Overview of Inference

342

The purpose of statistical inference is to draw conclusions from data. Formal inference emphasizes substantiating our conclusions via probability calculations. Probability allows us to take chance variation into account. Here is an example.

EXAMPLE 6.1

Clustering of trees in a forest. The Wade Tract in Thomas County, Georgia, is an old-growth forest of longleaf pine trees (Pinus palustris) that has survived in a relatively undisturbed state since before the settlement of the area by Europeans. Foresters who study these trees are interested in how the trees are distributed in the forest. Is there some sort of clustering, resulting in regions of the forest with more trees than others? Or are the tree locations random, resulting in no particular patterns? Figure 6.1 gives a plot of the locations of all 584 longleaf pine trees in a 200-meter by 200-meter region in the Wade Tract.1

image
Figure 6.1: FIGURE 6.1 The distribution of longleaf pine trees, Example 6.1.

Do the locations appear to be random, or do there appear to be clusters of trees? One approach to the analysis of these data indicates that a pattern as clustered as, or more clustered than, the one in Figure 6.1 would occur only 4% of the time if, in fact, the locations of longleaf pine trees in the Wade Tract are random. Because this chance is fairly small, we conclude that there is some clustering of these trees.

This probability calculation helps us to distinguish between patterns that are consistent or inconsistent with the random location scenario. Here is an example assessing a new oral antibiotic for acne—with a different conclusion.

343

EXAMPLE 6.2

Effectiveness of a new oral antibiotic. Researchers want to know if a new oral antibiotic is more effective in relieving acne than a popular topical (on the skin) antibiotic. Twenty patients are randomly assigned to receive the oral medication, and another 20 receive the topical medication.
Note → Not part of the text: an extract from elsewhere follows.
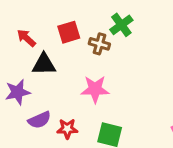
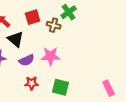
black triangle: (44, 64) -> (16, 39), turned 42
purple semicircle: (39, 120) -> (27, 60), moved

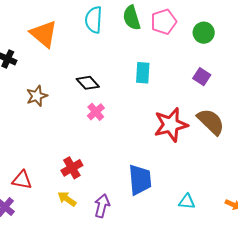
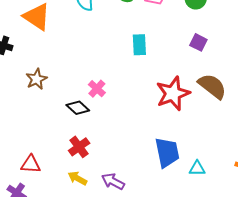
black diamond: (88, 83) -> (78, 108), moved
blue trapezoid: (140, 180) -> (167, 152), moved
purple arrow: (102, 206) -> (113, 181), turned -70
Fifteen (75%) of those taking the oral medication find satisfactory symptom relief versus only 11 (55%) of the topical medication patients.

Our unaided judgment suggests that the oral medication is better, 75% to 55%. However, probability calculations tell us that a difference this large or larger between the results in the two groups of 20 patients would occur about one time in five simply because of chance variation. In this case, it is better to conclude that the data fail to establish a real difference between the two treatments. This probability (nearly 0.19) is too large to ignore.

sampling distribution, p. 286

In this chapter, we introduce the two most frequently used types of statistical inference. Section 6.1 concerns confidence intervals for estimating the value of a population parameter. Section 6.2 presents tests of significance, which assess the evidence for a claim, such as those in Examples 6.1 and 6.2.

Both types of inference are based on the sampling distributions of statistics. That is, both report probabilities that state what would happen if we used the inference method many times. This kind of probability statement is characteristic of standard statistical inference. Users of statistics must understand the nature of this reasoning and the meaning of the probability statements that appear, for example, online and in journal articles and statistical software output.

Because the methods of formal inference are based on sampling distributions, they require a probability model for the data. Trustworthy probability models can arise in many ways, but the model is most secure and inference is most reliable when the data are produced by a properly randomized design.

image

When you use statistical inference, you are acting as if the data come from a random sample or a randomized experiment. If this is not true, your conclusions may be open to challenge. Do not be overly impressed by the complex details of formal inference. This elaborate machinery cannot remedy basic flaws in producing the data such as voluntary response samples and confounded experiments. Use the common sense developed in your study of the first three chapters of this book, and proceed to detailed formal inference only when you are satisfied that the data deserve such analysis.